The task: With all images omitted, write out the records word for word.

Data records:
________________________

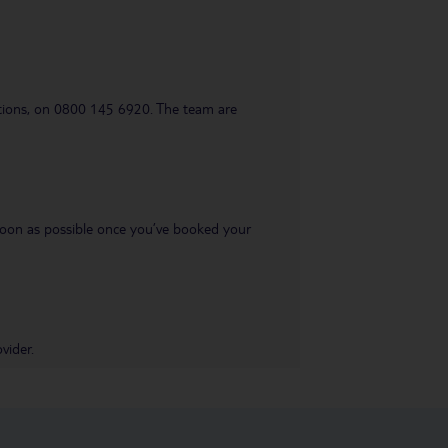
uestions, on 0800 145 6920. The team are
s soon as possible once you’ve booked your
vider.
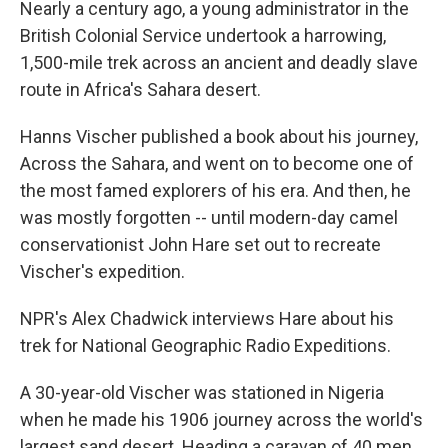
Nearly a century ago, a young administrator in the
British Colonial Service undertook a harrowing,
1,500-mile trek across an ancient and deadly slave
route in Africa's Sahara desert.
Hanns Vischer published a book about his journey,
Across the Sahara, and went on to become one of
the most famed explorers of his era. And then, he
was mostly forgotten -- until modern-day camel
conservationist John Hare set out to recreate
Vischer's expedition.
NPR's Alex Chadwick interviews Hare about his
trek for National Geographic Radio Expeditions.
A 30-year-old Vischer was stationed in Nigeria
when he made his 1906 journey across the world's
largest sand desert. Heading a caravan of 40 men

________________________

Answer to the exercise:
uestions, on 0800 145 6920. The team are
s soon as possible once you’ve booked your
vider.
Nearly a century ago, a young administrator in the
British Colonial Service undertook a harrowing,
1,500-mile trek across an ancient and deadly slave
route in Africa's Sahara desert.
Hanns Vischer published a book about his journey,
Across the Sahara, and went on to become one of
the most famed explorers of his era. And then, he
was mostly forgotten -- until modern-day camel
conservationist John Hare set out to recreate
Vischer's expedition.
NPR's Alex Chadwick interviews Hare about his
trek for National Geographic Radio Expeditions.
A 30-year-old Vischer was stationed in Nigeria
when he made his 1906 journey across the world's
largest sand desert. Heading a caravan of 40 men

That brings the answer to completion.